Tags:
create new tag
view all tags
-- ColinLeavettBrown - 2010-07-20

NEP-52 Lustre file system notes:

Overview

The elephant cluster was used in developing these notes. Much of the information comes from the Lustre Operations Manual.
  1. Installing Lustre on the cluster.
  2. Define the Lustre file system.
  3. Starting and stopping the Lustre file system.
  4. Changing the Lustre network.
  5. Installing a patchless client on a workstation.
  6. Determine which OSS is serving an OST.
  7. Temporarily deactivate an OST.
  8. Re-activating an OST.
  9. Determining which files have objects on a particular OST.
  10. Restoring a corrupted PV after a motherboard replacement..

Index Up Down Note 1: Installing Lustre on the cluster.

The elephant cluster needs to run a Xen kernel and the Lustre file system. It was there fore necessary to obtain a kernel with both the xen and lustre patched. The source was available on the Oracle website. The instructions for building the required RPMs can be found here. When the build is complete, install the following RPMs on each of the nodes in the cluster:

  • e2fsprogs

  • kernel-lustre
  • kernel-lustre-xen
  • kernel-lustre-xen-devel

  • lustre
  • lustre-ldiskfs
  • lustre-modules

Reboot each node with one of the kernels (kernel-lustre-xen (required for Xen) or kernel-lustre) installed above. Note: we found that the single user mode kernel boot parameter ("S", including all tested synonyms) is ineffective with any Xen kernel. If you need to boot into single user mode, use a non-Xen kernel.

Index Up Down Note 2: Define the Lustre file system.

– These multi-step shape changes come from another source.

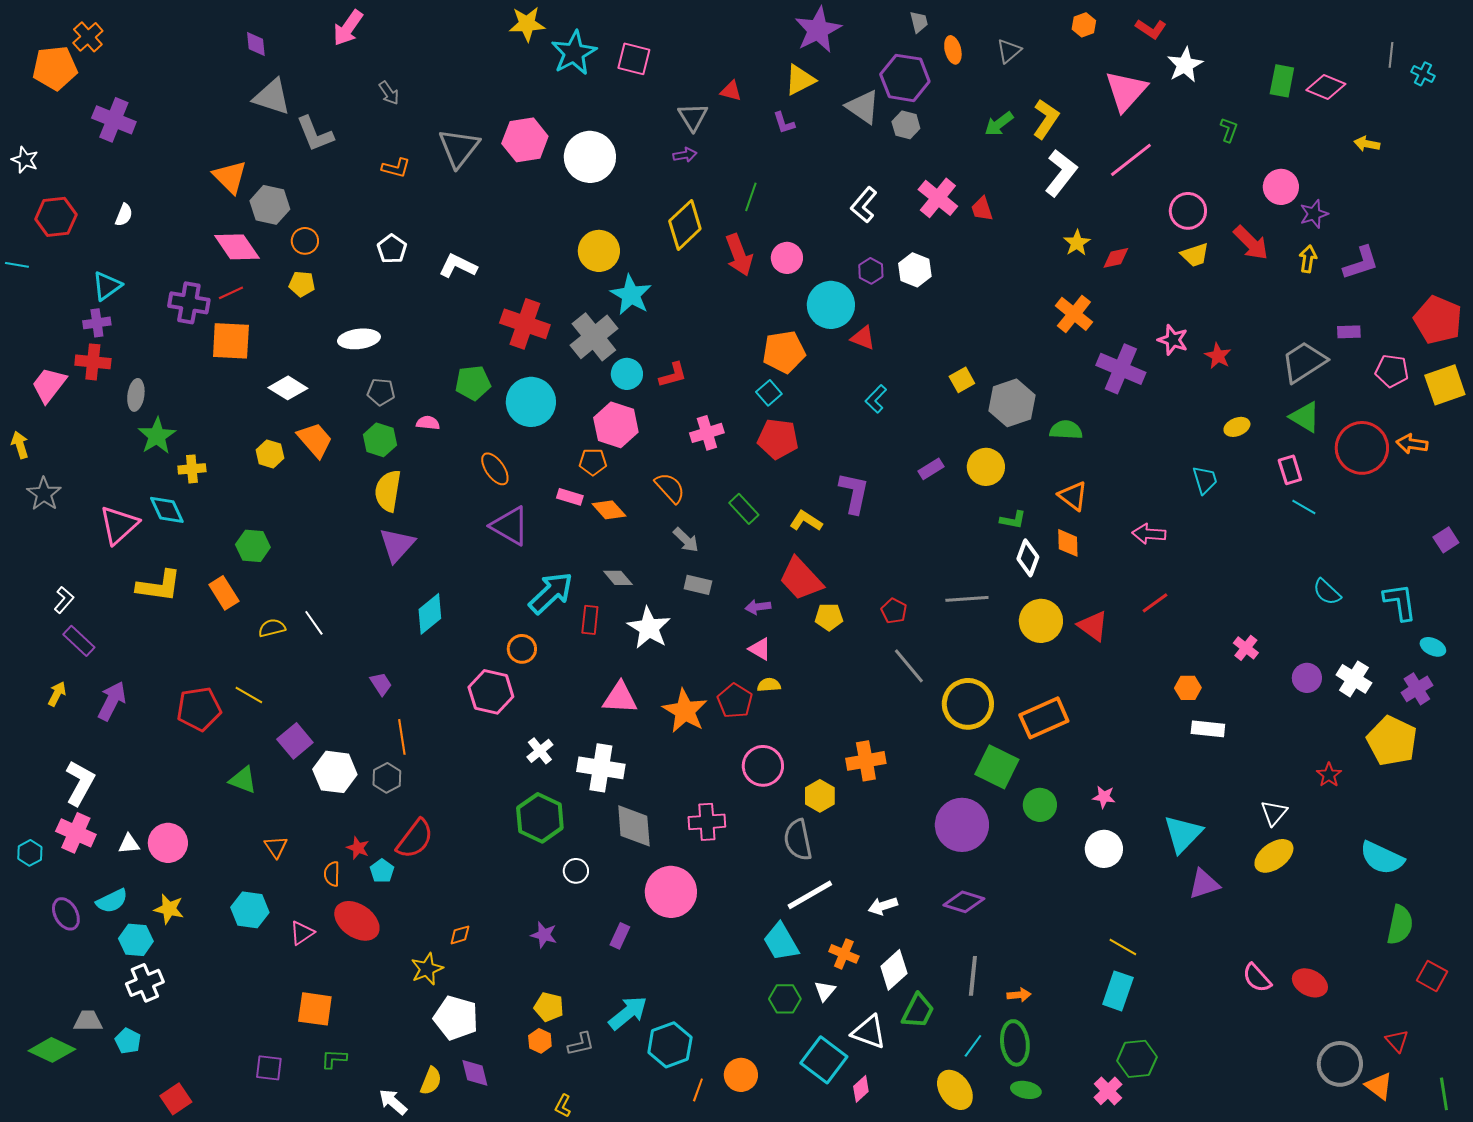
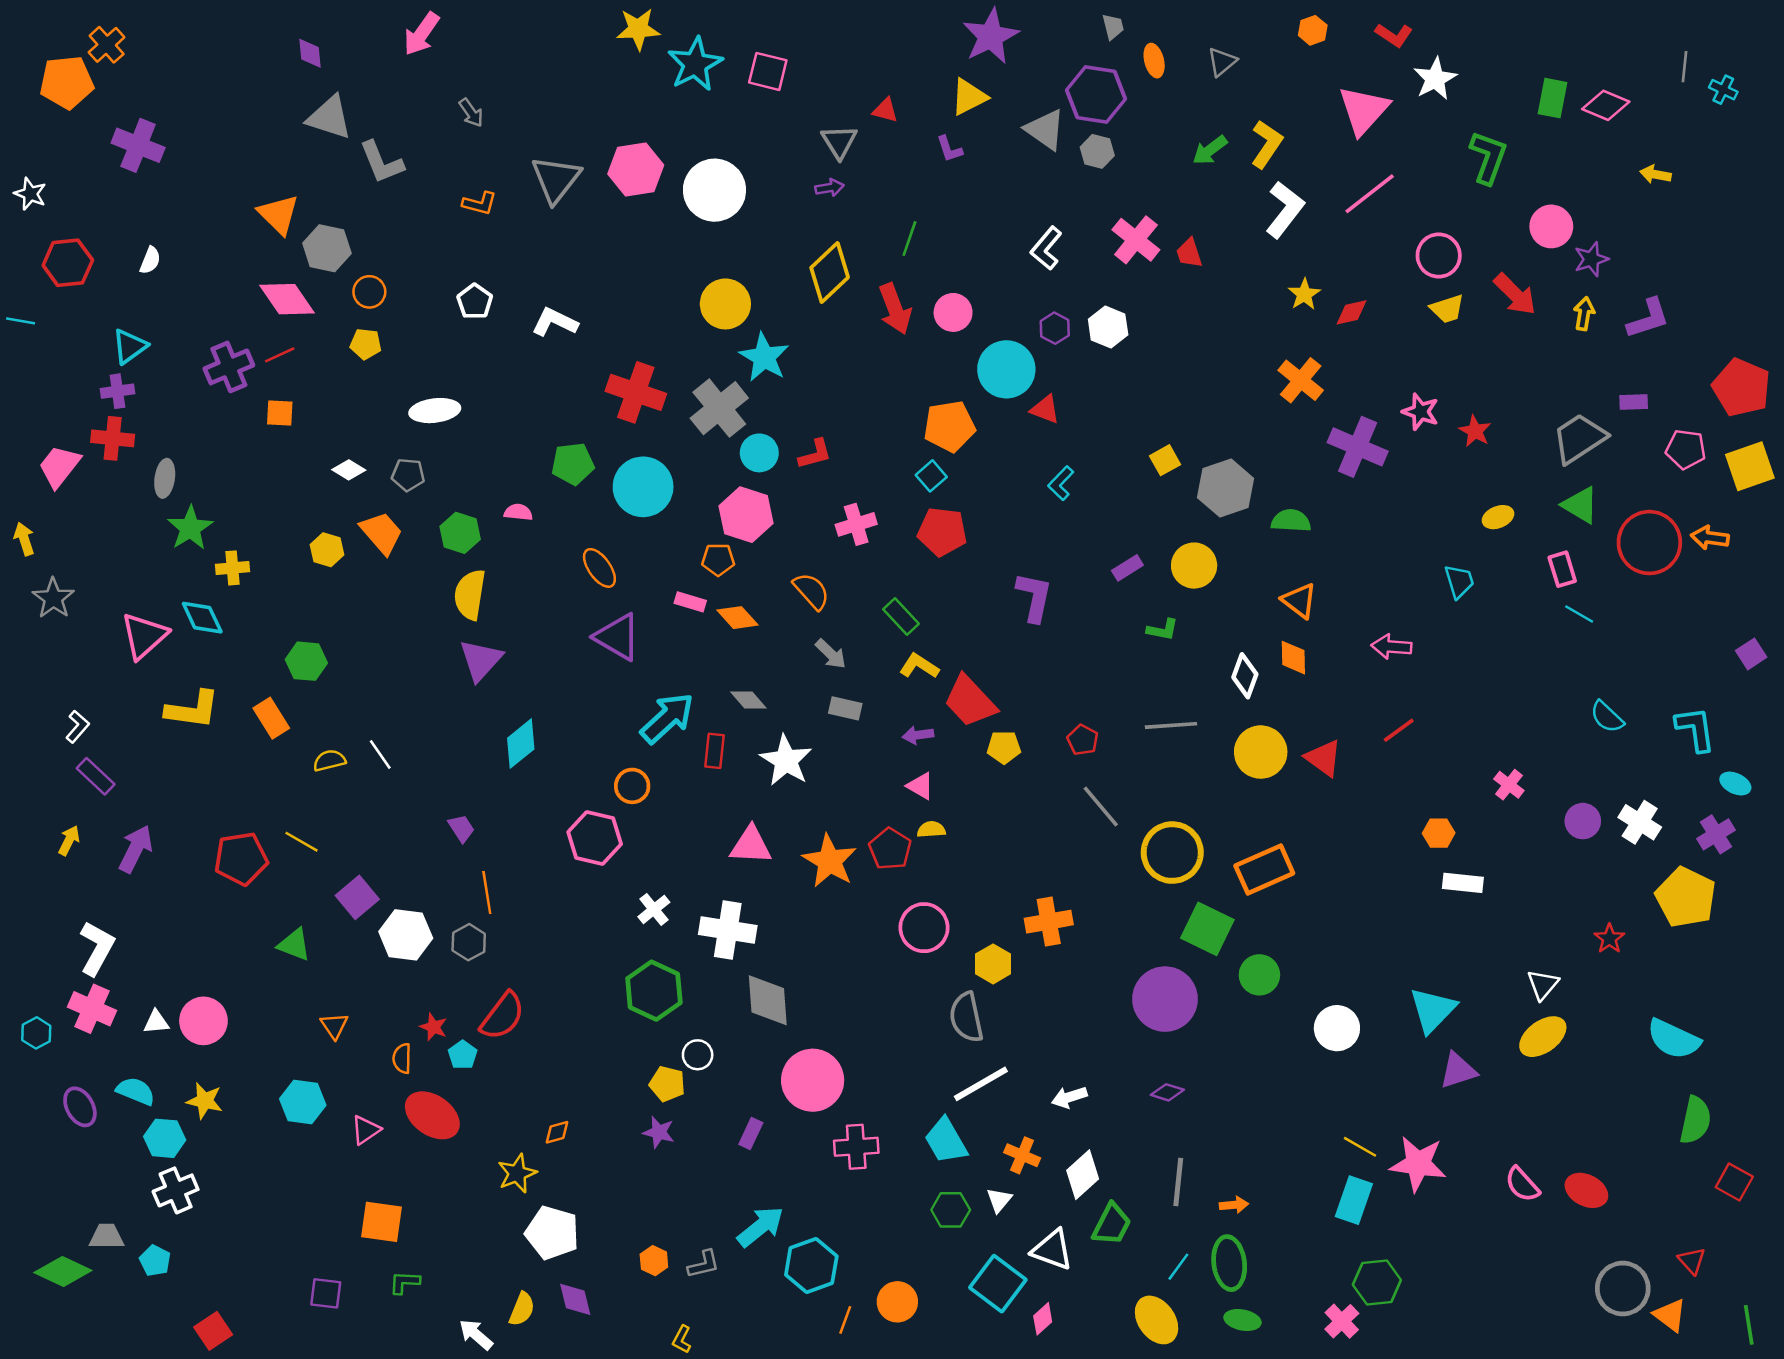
green L-shape: (1229, 130) -> (1488, 157), size x1.8
purple cross: (189, 303) -> (229, 367), turned -33
orange square: (231, 341) -> (280, 413), size x0.6
white diamond: (288, 388) -> (349, 470), size x0.7
gray pentagon: (381, 392) -> (408, 475), moved
green L-shape: (1013, 520) -> (1163, 630), moved
yellow L-shape: (806, 521) -> (919, 666), moved
pink star: (1104, 797) -> (1418, 1164), moved, size x2.0
pink cross: (707, 822) -> (856, 1147), moved
cyan semicircle: (112, 901) -> (136, 1091), turned -132
purple diamond: (964, 902) -> (1167, 1092), size x0.7
yellow pentagon: (549, 1007) -> (667, 1084), moved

The lustre file system consists of an MGS, an MDT, and one or more OSTs. These components can exist on one or more nodes. In the case of elephant, e1 hosts a combined MGS/MDT, and e2 through e6 each hosts multiple OSTs. They were created as follows:

  • As root, create the MGS/MDT on e1:
    • pvcreate /dev/sdb
    • vgcreate vg00 /dev/sdb
    • lvcreate -L 100M -n MDT0000 vg00
    • mkfs.lustre --mgs --mdt --fsname=lustre /dev/vg00/MDT0000 - NB: The mkfs.lustre must be performed as root; sudo mkfs.lustre does not produce the correct results.
    • Create mount points: mkdir /lustreMDT /lustreFS

  • As root, create OSTs on e2 through e6:
    • pvcreate /dev/sdb
    • vgcreate vg00 /dev/sdb
    • lvcreate -L 600G -n OSTnnnn vg00
    • mkfs.lustre --ost --mgsnode=10.200.201.1@tcp --fsname=lustre /dev/vg00/OSTnnnn - NB: The mkfs.lustre must be performed as root; sudo mkfs.lustre does not produce the correct results.
    • Create mount points: mkdir -p /lustreOST/{OSTnnnn,OSTnnnn} /lustreFS

The "mkfs.lustre" command will assign a filesystem name to each OST created. The name takes the form "OSTnnnn", where "nnnn" is a sequentially assigned hexadecimal number starting at "0000". On elephant, the filesystem name, the logical volume name, and mount point are made consistent, ie. logical volume /dev/vg00/OST000a contains OST filesystem OST000a which is mounted on /lustreOSTs/OST000a. This is not difficult to ensure (more difficult to fix after the fact) and the shell script /usr/local/sbin/mountOSTs depend on this arrangement (at least it depends on the LV name matching the mount point; the filesystem name is not so important). To display the filesystem name, issue the command "tunefs.lustre /dev/vg00/OSTnnnn". Currently, there are 20 OSTs allocated, 0000 through 0013. The next OST filesystem name that will be assigned by mkfs.lustre will be OST0014.

  • Define the Lustre network (LNET):
    • LNET is defined by options within the modprobe configuration. In elephant's case, the definition is effected by the /etc/modprobe.d/lustre-lnet.conf file containing the following definition:
      • options lnet networks=tcp(bond0)
    • This configuration instructs lustre to use only the bond0 (10.200.201.0/24) interface.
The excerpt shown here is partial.